Atrial fibrillation is the most frequent arrhythmia in the general population and Master and veteran athletes, to the extent that its incidence has increased 4-5 times in recent years [3]. Considering the multiple cardiovascular risk factors, there is a risk of having AF among patients over 55. In parallel, many of these subjects are more likely to have subclinical coronary artery disease [4,6]. Although a 43 series of studies have extensively demonstrated the objective relationship between CAD and AF. The underlying mechanisms are not fully understood. Indeed, common risk factors for CAD and AF can provide enough elements to connect the two diseases. This case report is symbolic and significant because it offers many exciting teaching points for young doctors and practicing sports cardiology. The learning points concern the following aspects:

1. The coexistence of CAD and AF inducible by stress test in Master’s athletes.

2. In veteran athletes, the silent ischemic heart disease is unmasked by Ex-ECG stress testing (i.e. subjects over 60).

3. The inducible myocardial ischemia manifests itself instrumentally with the appearance of marked ST-segment depression in the first step of the stress test with the external workload. Then it gradually decreases until it disappears with the interruption of physical effort even in the continuity of the elevated ventricular response due to paroxysmal atrial fibrillation.

4. In such cases, it is necessary to proceed immediately by subjecting the veteran athletes to diagnostic coronary angiography for the well-founded suspicion of CAD.
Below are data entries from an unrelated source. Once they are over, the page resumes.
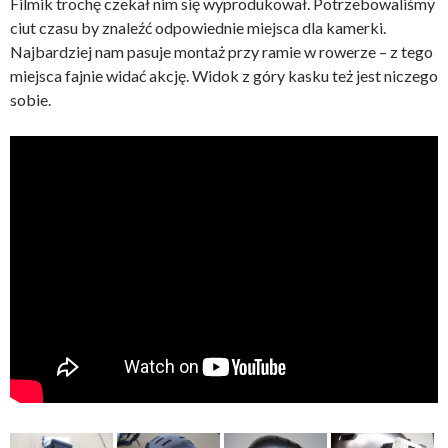
Filmik trochę czekał nim się wyprodukował. Potrzebowaliśmy
ciut czasu by znaleźć odpowiednie miejsca dla kamerki.
Najbardziej nam pasuje montaż przy ramie w rowerze – z tego
miejsca fajnie widać akcję. Widok z góry kasku też jest niczego
sobie.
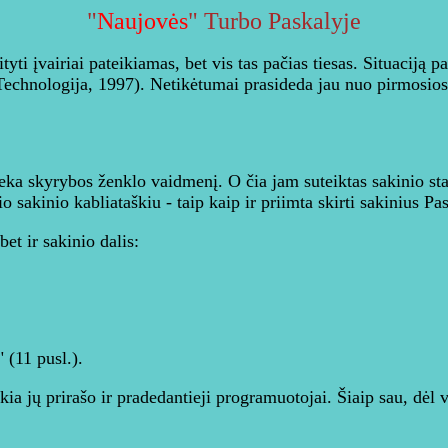
"
Naujovės
" Turbo Paskalyje
i įvairiai pateikiamas, bet vis tas pačias tiesas. Situaciją paį
Technologija, 1997). Netikėtumai prasideda jau nuo pirmosios
atlieka skyrybos ženklo vaidmenį. O čia jam suteiktas sakinio s
sakinio kabliataškiu - taip kaip ir priimta skirti sakinius Pas
et ir sakinio dalis:
" (11 pusl.).
a jų prirašo ir pradedantieji programuotojai. Šiaip sau, dėl vi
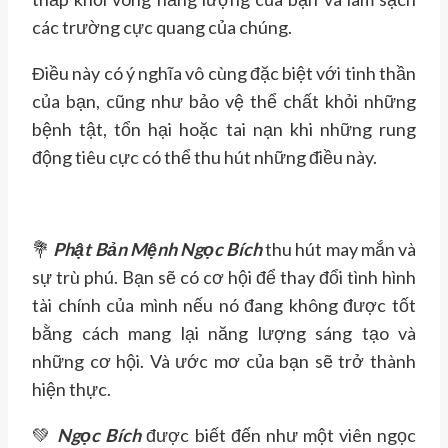
các trường cực quang của chúng.
Điều này có ý nghĩa vô cùng đặc biệt với tinh thần
của bạn, cũng như bảo vệ thể chất khỏi những
bệnh tật, tổn hại hoặc tai nạn khi những rung
động tiêu cực có thể thu hút những điều này.
💐
Phật Bản Mệnh Ngọc Bích
thu hút may mắn và
sự trù phú. Bạn sẽ có cơ hội để thay đổi tình hình
tài chính của mình nếu nó đang không được tốt
bằng cách mang lại năng lượng sáng tạo và
những cơ hội. Và ước mơ của bạn sẽ trở thành
hiện thực.
💚
Ngọc Bích
được biết đến như một viên ngọc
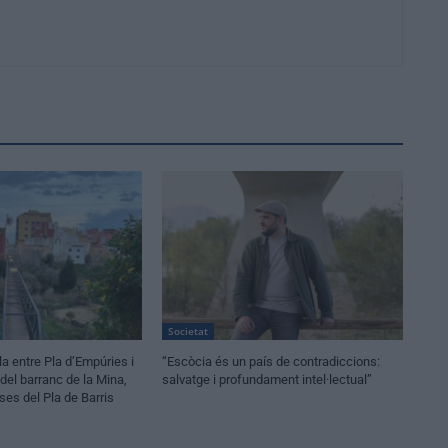
Societat
la entre Pla d’Empúries i
“Escòcia és un país de contradiccions:
a del barranc de la Mina,
salvatge i profundament intel·lectual”
es del Pla de Barris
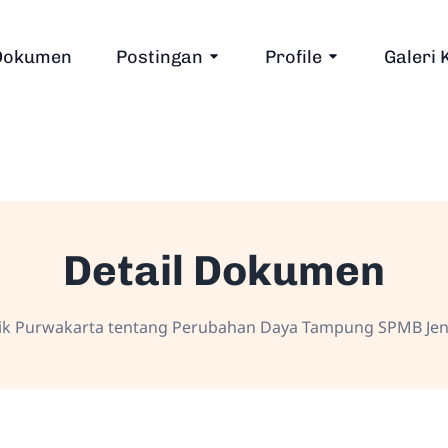
Dokumen
Postingan
Profile
Galeri 
Detail Dokumen
ik Purwakarta tentang Perubahan Daya Tampung SPMB Jen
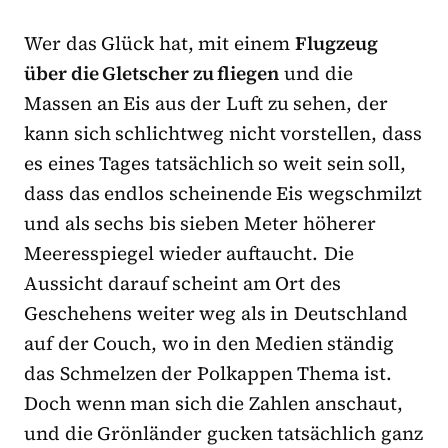
Wer das Glück hat, mit einem
Flugzeug
über die Gletscher zu fliegen
und die
Massen an Eis aus der Luft zu sehen, der
kann sich schlichtweg nicht vorstellen, dass
es eines Tages tatsächlich so weit sein soll,
dass das endlos scheinende Eis wegschmilzt
und als sechs bis sieben Meter höherer
Meeresspiegel wieder auftaucht. Die
Aussicht darauf scheint am Ort des
Geschehens weiter weg als in Deutschland
auf der Couch, wo in den Medien ständig
das Schmelzen der Polkappen Thema ist.
Doch wenn man sich die Zahlen anschaut,
und die Grönländer gucken tatsächlich ganz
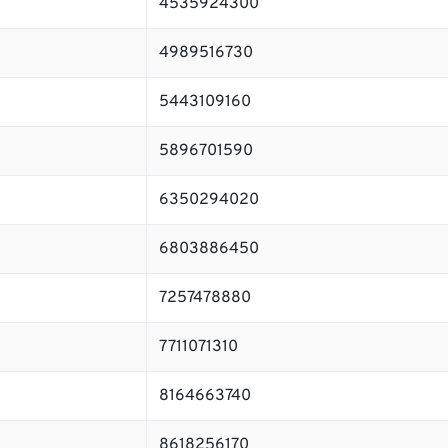
4535924300
4989516730
5443109160
5896701590
6350294020
6803886450
7257478880
7711071310
8164663740
8618256170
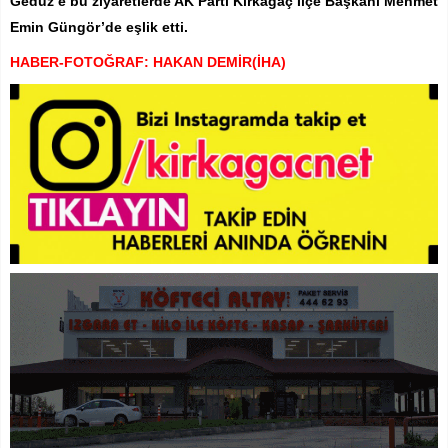
Gedüz’e bu ziyaretlerde AK Parti Kırkağaç İlçe Başkanı Mehmet
Emin Güngör’de eşlik etti.
HABER-FOTOĞRAF: HAKAN DEMİR(İHA)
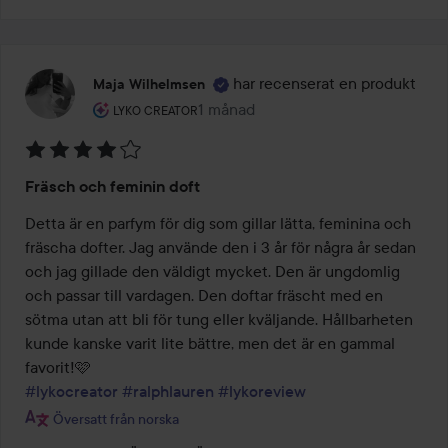
har recenserat en produkt
Maja Wilhelmsen
Användarens roll: Lyko Creator.
1 månad
Inlägget skapades 1 månad
LYKO CREATOR
Betyg:
Fräsch och feminin doft
4
av
Detta är en parfym för dig som gillar lätta, feminina och 
5
fräscha dofter. Jag använde den i 3 år för några år sedan 
och jag gillade den väldigt mycket. Den är ungdomlig 
och passar till vardagen. Den doftar fräscht med en 
sötma utan att bli för tung eller kväljande. Hållbarheten 
kunde kanske varit lite bättre, men det är en gammal 
#lykocreator
#ralphlauren
#lykoreview
Översatt från norska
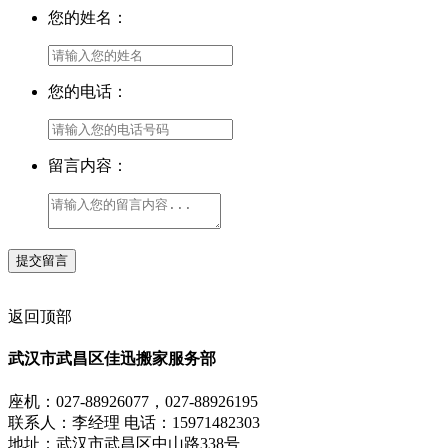
您的姓名：
您的电话：
留言内容：
返回顶部
武汉市武昌区佳迅搬家服务部
座机：027-88926077，027-88926195
联系人：李经理 电话：15971482303
地址：武汉市武昌区中山路338号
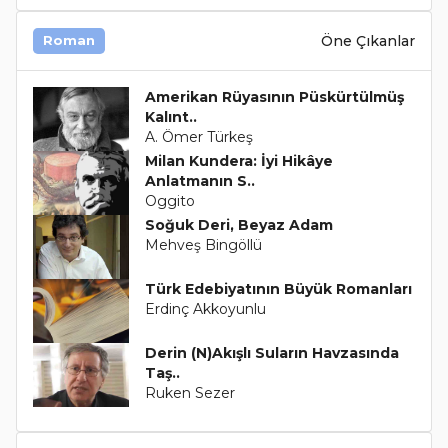
Öne Çıkanlar
Roman
Amerikan Rüyasının Püskürtülmüş
Kalınt..
A. Ömer Türkeş
Milan Kundera: İyi Hikâye
Anlatmanın S..
Oggito
Soğuk Deri, Beyaz Adam
Mehveş Bingöllü
Türk Edebiyatının Büyük Romanları
Erdinç Akkoyunlu
Derin (N)Akışlı Suların Havzasında
Taş..
Ruken Sezer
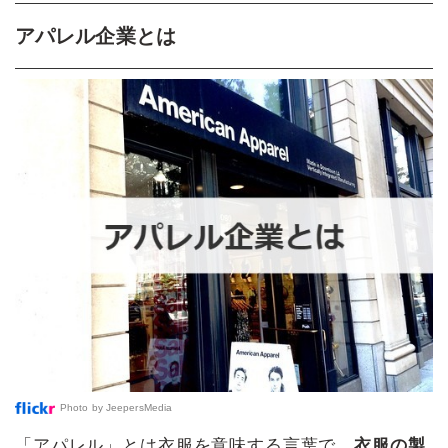
アパレル企業とは
Photo by
JeepersMedia
「アパレル」とは衣服を意味する言葉で、
衣服の製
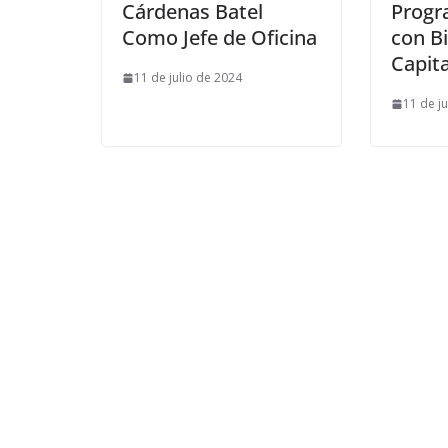
Cárdenas Batel
Progr
Como Jefe de Oficina
con Bi
Capit
11 de julio de 2024
11 de j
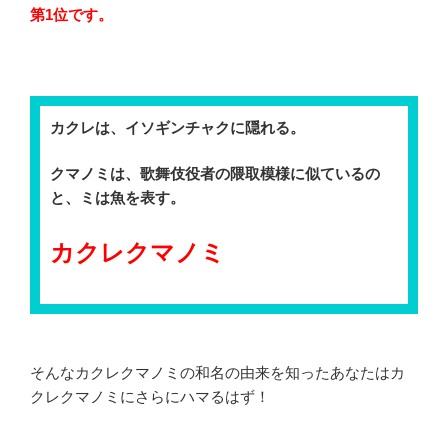
第1位です。
カクレは、イソギンチャクに隠れる。
クマノミは、歌舞伎役者の隈取模様に似ているの
と、ミは魚を表す。
カクレクマノミ
そんなカクレクマノミの和名の由来を知ったあなたはカ
クレクマノミにさらにハマるはず！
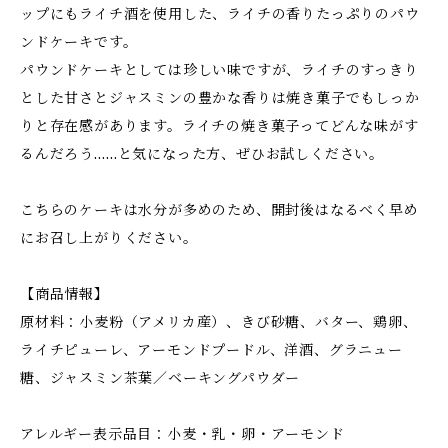
ップにもライチ酒を使用した、ライチの香りたっぷりのパウ
ンドケーキです。
パウンドケーキとしては珍しい味ですが、ライチのすっきり
とした甘さとジャスミンの豊かな香りは焼き菓子でもしっか
りと存在感があります。ライチの焼き菓子ってどんな味がす
るんだろう……と気になった方、ぜひお試しください。
こちらのケーキは水分が多めのため、開封後はなるべく早め
にお召し上がりください。
【商品情報】
原材料：小麦粉（アメリカ産）、きび砂糖、バター、鶏卵、
ライチピューレ、アーモンドプードル、洋酒、グラニュー
糖、ジャスミン茶葉／ベーキングパウダー
アレルギー表示品目：小麦・乳・卵・アーモンド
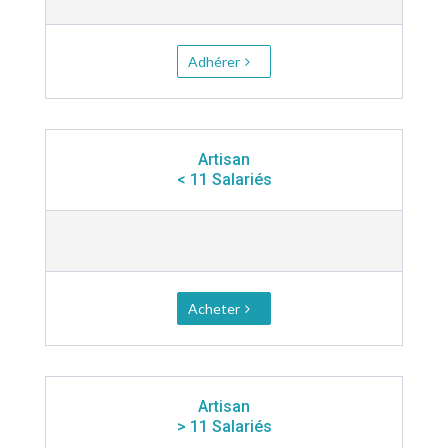
Adhérer
Artisan
< 11 Salariés
Acheter
Artisan
> 11 Salariés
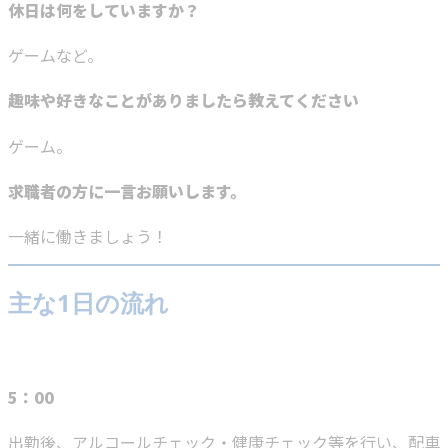
休日は何をしていますか？
ゲームなど。
趣味や好きなことがありましたら教えてください
ゲーム。
求職者の方に一言お願いします。
一緒に働きましょう！
主な1日の流れ
5：00
出勤後、アルコールチェック・健康チェック等を行い、配車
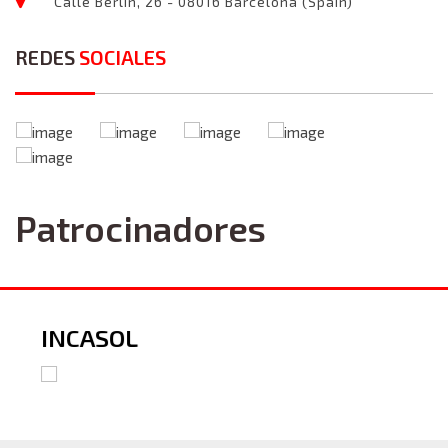
Calle Berlín, 26 - 08016 Barcelona (Spain)
REDES
SOCIALES
Patrocinadores
INCASOL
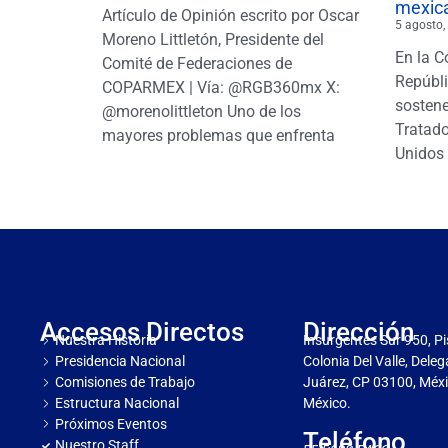
mexic
Artículo de Opinión escrito por Oscar
5 agosto,
Moreno Littletón, Presidente del
En la C
Comité de Federaciones de
Repúbl
COPARMEX | Vía: @RGB360mx X:
sostene
@morenolittleton Uno de los
Tratado
mayores problemas que enfrenta
Unidos 
Accesos Directos
Dirección
Nuestra Historia
Insurgentes Sur 950, Pi
Presidencia Nacional
Colonia Del Valle, Dele
Comisiones de Trabajo
Juárez, CP 03100, Méxi
Estructura Nacional
México.
Próximos Eventos
Teléfono
Nuestro Staff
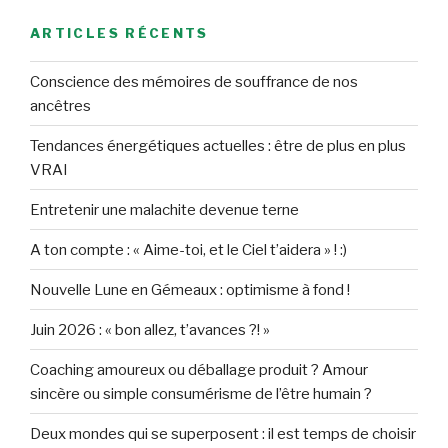
ARTICLES RÉCENTS
Conscience des mémoires de souffrance de nos
ancêtres
Tendances énergétiques actuelles : être de plus en plus
VRAI
Entretenir une malachite devenue terne
A ton compte : « Aime-toi, et le Ciel t’aidera » ! :)
Nouvelle Lune en Gémeaux : optimisme à fond !
Juin 2026 : « bon allez, t’avances ?! »
Coaching amoureux ou déballage produit ? Amour
sincère ou simple consumérisme de l’être humain ?
Deux mondes qui se superposent : il est temps de choisir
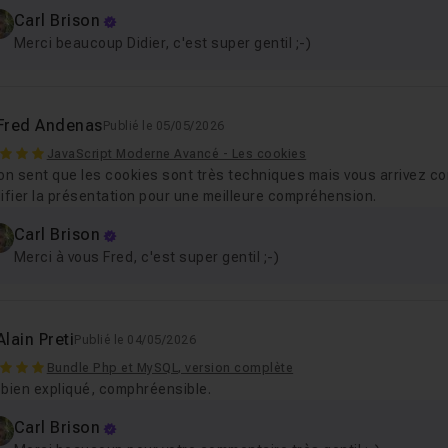
Carl Brison
Merci beaucoup Didier, c'est super gentil ;-)
Fred Andenas
Publié le 05/05/2026
JavaScript Moderne Avancé - Les cookies
 on sent que les cookies sont très techniques mais vous arrivez 
ifier la présentation pour une meilleure compréhension.
Carl Brison
Merci à vous Fred, c'est super gentil ;-)
Alain Preti
Publié le 04/05/2026
Bundle Php et MySQL, version complète
 bien expliqué, comphréensible.
Carl Brison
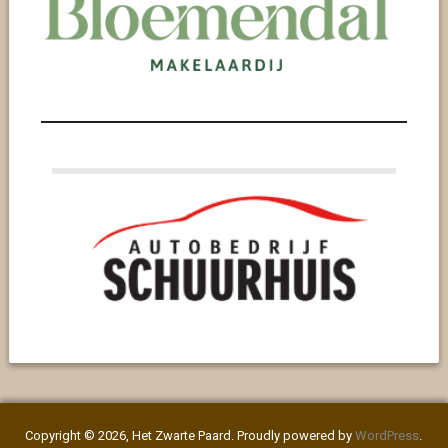
Copyright © 2026, Het Zwarte Paard. Proudly powered by
WordPress
.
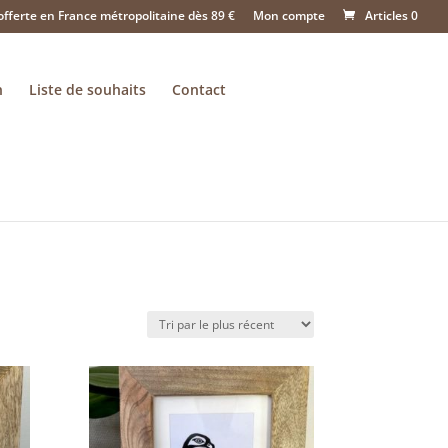
offerte en France métropolitaine dès 89 €
Mon compte
Articles 0
n
Liste de souhaits
Contact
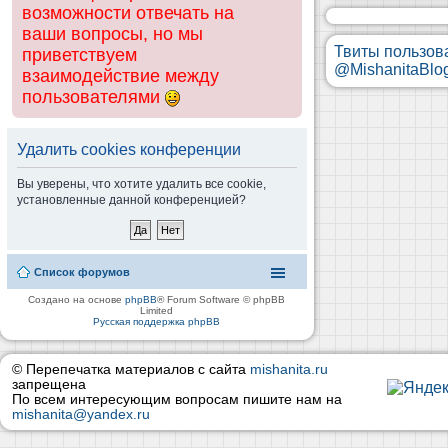
возможности отвечать на
ваши вопросы, но мы
Твиты пользов
приветствуем
@MishanitaBlo
взаимодействие между
пользователями
Удалить cookies конференции
Вы уверены, что хотите удалить все cookie,
установленные данной конференцией?
Список форумов
Создано на основе
phpBB
® Forum Software © phpBB
Limited
Русская поддержка phpBB
© Перепечатка материалов с сайта
mishanita.ru
запрещена
По всем интересующим вопросам пишите нам на
mishanita@yandex.ru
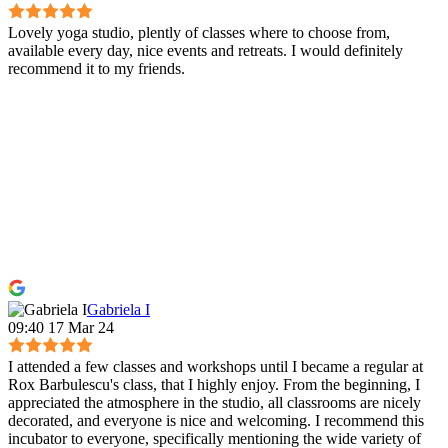
Lovely yoga studio, plently of classes where to choose from,
available every day, nice events and retreats. I would definitely
recommend it to my friends.
Gabriela I
09:40 17 Mar 24
I attended a few classes and workshops until I became a regular at
Rox Barbulescu's class, that I highly enjoy. From the beginning, I
appreciated the atmosphere in the studio, all classrooms are nicely
decorated, and everyone is nice and welcoming. I recommend this
incubator to everyone, specifically mentioning the wide variety of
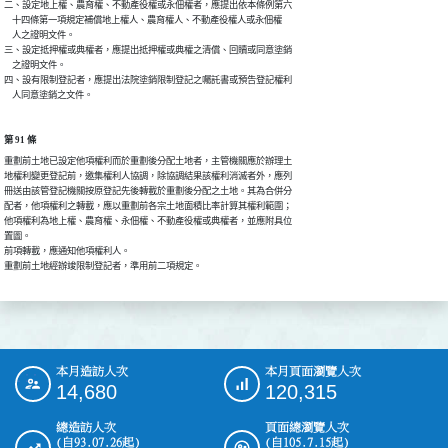
二、設定地上權、農育權、不動產役權或永佃權者，應提出依本條例第六

    十四條第一項規定補償地上權人、農育權人、不動產役權人或永佃權

    人之證明文件。

三、設定抵押權或典權者，應提出抵押權或典權之清償、回贖或同意塗銷

    之證明文件。

四、設有限制登記者，應提出法院塗銷限制登記之囑託書或預告登記權利

    人同意塗銷之文件。
第 91 條
重劃前土地已設定他項權利而於重劃後分配土地者，主管機關應於辦理土

地權利變更登記前，邀集權利人協調，除協調結果該權利消滅者外，應列

冊送由該管登記機關按原登記先後轉載於重劃後分配之土地。其為合併分

配者，他項權利之轉載，應以重劃前各宗土地面積比率計算其權利範圍；

他項權利為地上權、農育權、永佃權、不動產役權或典權者，並應附具位

置圖。

前項轉載，應通知他項權利人。

重劃前土地經辦竣限制登記者，準用前二項規定。
本月造訪人次
本月頁面瀏覽人次
:::
14,680
120,315
總造訪人次
頁面總瀏覽人次
(自93.07.26起)
(自105.7.15起)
5. Not granting eligibility for competitive sport and suspending these type of athletes from any competition and training.

6. Silent myocardial ischemia is frequent in veteran amateurs who practice endurance sports.

Of note, this case report sheds light on the strategies to break the cycle of the two diseases, which may be fundamental to treat these patients and optimize the benefits.